HTTPS practice for large Web sites (iv)--practices outside the protocol layer

Source: Internet
Author: User
Tags subdomain

1 Preface

There are few articles on the internet about HTTPS, and there is little to share in the practical experience of deploying HTTPS at large Internet sites, and we have a lot of doubts about deploying HTTPS.
This article for you to introduce the practice of Baidu HTTPS and some trade-offs, hoping to give a chance.
This article was first published in the Baidu Operations and maintenance Department official blog

2 Practice work outside the protocol layer 2.1 reasons for full station coverage HTTPS

A lot of just contact with HTTPS will think, I am not as long as the site of the main domain name Exchange HTTPS can? The answer is no.
The purpose of HTTPS is to ensure the security of the transmission process, if only the primary domain name on the HTTPS, but the main domain load of resources, such as JS,CSS, the picture is not on HTTPS, what will happen?
From the effect, do not achieve the purpose of ensuring the security of the website transmission process, because your js,css, pictures still have the possibility of being hijacked, if the content is tampered with/sniffing, then the meaning of HTTPS is lost.
Browsers in the design of such a situation has been considered, there will be a corresponding prompt. The specific implementation relies on the browser, such as the address bar lock mark to change from green to yellow, block this request, or directly pop up a hint that greatly affects the user experience (mainly IE), users will feel bored, confused and worry about security.

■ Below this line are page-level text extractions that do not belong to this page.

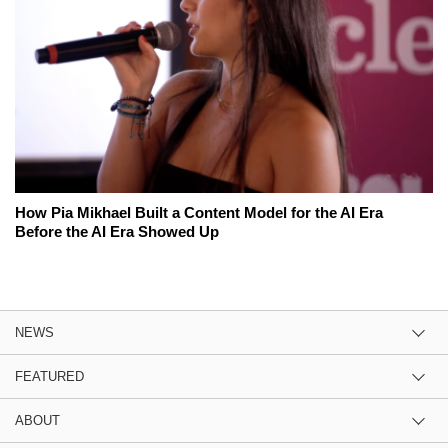
How Pia Mikhael Built a Content Model for the AI Era
Before the AI Era Showed Up
NEWS
FEATURED
ABOUT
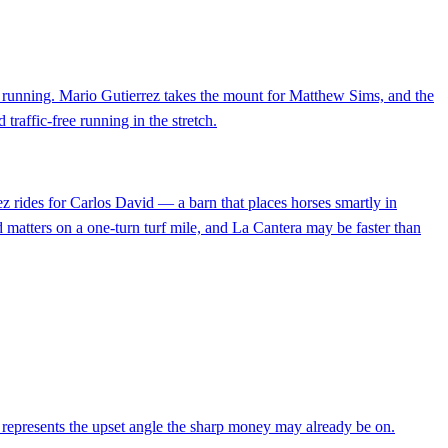
en running. Mario Gutierrez takes the mount for Matthew Sims, and the
 traffic-free running in the stretch.
ez rides for Carlos David — a barn that places horses smartly in
d matters on a one-turn turf mile, and La Cantera may be faster than
nd represents the upset angle the sharp money may already be on.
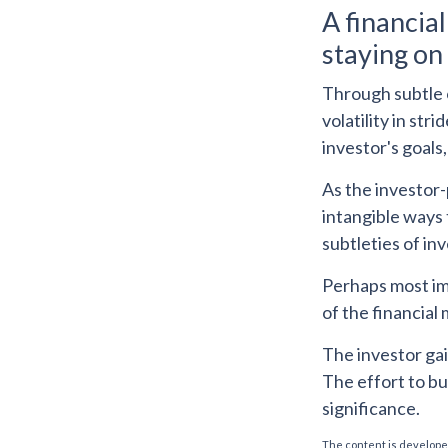
A financia
staying on 
Through subtle o
volatility in str
investor's goals,
As the investor-
intangible ways 
subtleties of in
Perhaps most imp
of the financial 
The investor gai
The effort to bu
significance.
The content is developed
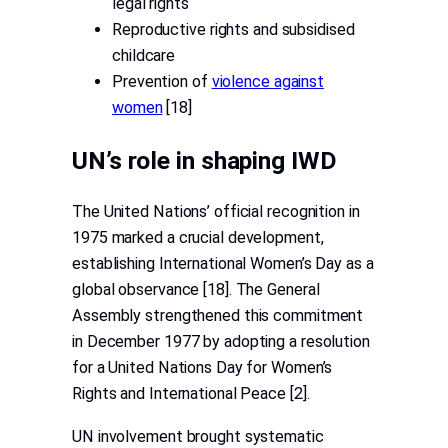
legal rights
Reproductive rights and subsidised
childcare
Prevention of
violence against
women
[18]
UN’s role in shaping IWD
The United Nations’ official recognition in
1975 marked a crucial development,
establishing International Women’s Day as a
global observance [18]. The General
Assembly strengthened this commitment
in December 1977 by adopting a resolution
for a United Nations Day for Women’s
Rights and International Peace [2].
UN involvement brought systematic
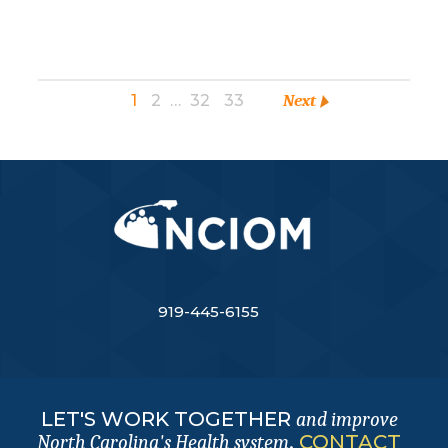
1
2
…
32
33
Next
919-445-6155
LET'S WORK TOGETHER
and improve
.
CONTACT
North Carolina's Health system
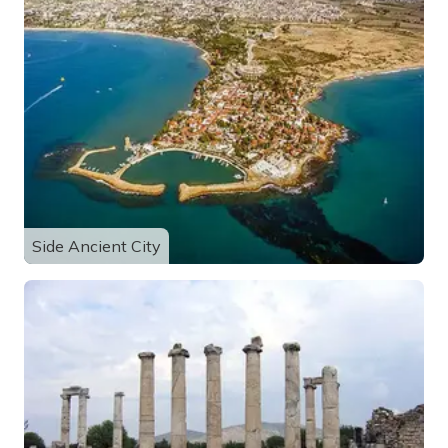
Side Ancient City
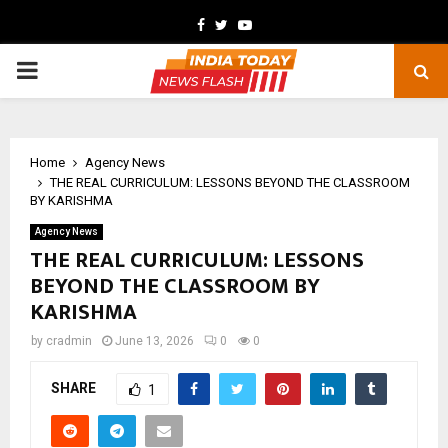
Facebook
Twitter
Youtube
PRIMARY
MENU
Home
Agency News
THE REAL CURRICULUM: LESSONS BEYOND THE CLASSROOM
BY KARISHMA
Agency News
THE REAL CURRICULUM: LESSONS
BEYOND THE CLASSROOM BY
KARISHMA
by
cradmin
June 13, 2026
0
0
SHARE
1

Many users see this link as a habitual point "yes", so that non-HTTPS resources are banned from loading. Many non-IE browsers will also prevent the loading of some highly harmful non-HTTPS resources (such as JS). We found that the limitations of mobile browsers are now slightly more lax.
So if this is not done, many of the basic functions of the site can not be used properly.

2.2 Differences of the site

A lot of people just touch https, think is not the deployment certificate, let webserver support HTTPS on the line.
In fact, for different sites, the way HTTPS is deployed and the difficulty there is a great difference. For a large site, let webserver support HTTPS, and webserver on the HTTPS protocol features to do some optimization, in the proportion of the work of the migration, may only account for 20%-40%.
We consider scenarios where HTTPS is deployed in the following scenarios.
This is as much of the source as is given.